Reference materials:

  • 1.Wessner, DR (2010). The origins of viruses. Nature Education, 3(9), 37.
  • 2. Suchard, MA, Lemey, P., Baele, G., Ayres, DL, Drummond, AJ, & Rambaut, A. (2018). Bayesian phylogenetic and phylodynamic data integration using BEAST 1.10. Virus evolution, 4(1) , vey016.
  • 3.Duffy, S. (2018). Why are RNA virus mutation rates so damn high?. PLoS biology, 16(8), e3000003.
  • 4.Stern, A., Te Yeh, M., Zinger, T., Smith, M., Wright, C., Ling, G., … & Andino, R. (2017). The evolutionary pathway to virulence of an RNA virus. Cell, 169(1), 35-46.
  • 5.Villarreal, LP, & DeFilippis, VR (2000). A hypothesis for DNA viruses as the origin of eukaryotic replication proteins. Journal of Virology, 74(15), 7079-7084.
  • 6. Koonin, EV, & Martin, W. (2005). On the origin of genomes and cells within inorganic compartments. TRENDS in Genetics, 21(12), 647-654.
  • 7. Kolakofsky, D. (2015). A short biased history of RNA viruses. RNA, 21(4), 667-669.
  • 8.Van Etten, JL, Lane, LC, & Dunigan, DD (2010). DNA viruses: the really big ones (giruses). Annual review of microbiology, 64, 83-99.
  • 9.Prangishvili, D., Forterre, P., & Garrett, RA (2006). Viruses of the Archaea: a unifying view.
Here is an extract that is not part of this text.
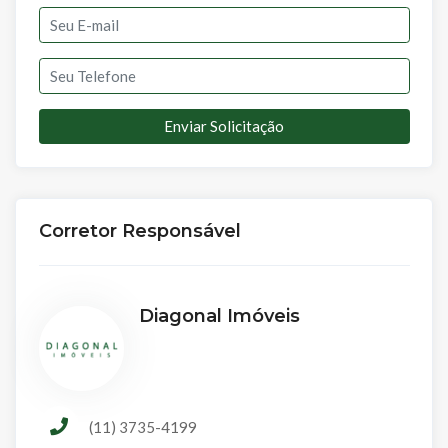
Enviar Solicitação
Corretor Responsável
Diagonal Imóveis
(11) 3735-4199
Nature Reviews Microbiology, 4(11), 837-848.
  • 10.Canchaya, C., Fournous, G., Chibani-Chennoufi, S., Dillmann, ML, & Brüssow, H. (2003). Phage as agents of lateral gene transfer. Current opinion in microbiology, 6(4), 417-424.

more reference

  • 11.Gerstein, M., & Zheng, D. (2006). The real life of pseudogenes. Scientific American, 295(2), 48-55.
  • 12. Chuong, EB, Elde, NC, & Feschotte, C. (2017). Regulatory activities of transposable elements: from conflicts to benefits. Nature Reviews Genetics, 18(2), 71.
  • 13.Sanmiguel, P., & Bennetzen, JL (1998). Evidence that a recent increase in maize genome size was caused by the massive amplification of intergene retrotransposons. Annals of Botany, 82, 37-44.
  • 14.Bell, PJL (2001). Viral eukaryogenesis: was the ancestor of the nucleus a complex DNA virus?. Journal of Molecular Evolution, 53(3), 251-256.
  • 15. Huang Yaowei, Li Long, & Yu Lian. (2004). The reverse genetic system of human and animal RNA viruses (Doctoral dissertation).
  • 16.Villarreal, LP, & Villareal, LP (1997). On viruses, sex, and motherhood. Journal of Virology, 71(2), 859.
  • 17.Dupressoir, A., Lavialle, C., & Heidmann, T. (2012). From ancestral infectious retroviruses to bona fide cellular genes: role of the captured syncytins in placentation. Placenta, 33(9), 663-671.
  • 18.La Scola, B., Audic, S., Robert, C., Jungang, L., de Lamballerie, X., Drancourt, M., … & Raoult, D. (2003). A giant virus in amoebae. Science, 299(5615), 2033-2033.
  • 19.Xiao, C., Chipman, PR, Battisti, AJ, Bowman, VD, Renesto, P., Raoult, D., & Rossmann, MG (2005). Cryo-electron microscopy of the giant Mimivirus. Journal of molecular biology , 353(3), 493-496.
  • 20.Schulz, F., Roux, S., Paez-Espino, D., Jungbluth, S., Walsh, D., Denef, VJ, … & Woyke, T. (2020). Giant virus diversity and host Interactions through global metagenomics. Nature, 1-7.
  • 21.Brahim Belhaouari, D., Baudoin, JP, Gnankou, F., Di Pinto, F., Colson, P., Aherfi, S., & La Scola, B. (2019). Evidence of a Cellulosic Layer in Pandoravirus massiliensis Tegument and the Mystery of the Genetic Support of Its Biosynthesis. Frontiers in Microbiology, 10, 2932.
  • 22. Forterre, P. (2010). Giant viruses: conflicts in revisiting the virus concept. Intervirology, 53(5), 362-378.
  • 23. Shabbir, MZ, Rahman, AU, & Munir, M. (2020). A comprehensive global perspective on phylogenomics and evolutionary dynamics of Small ruminant morbillivirus. Scientific Reports, 10(1), 1-17.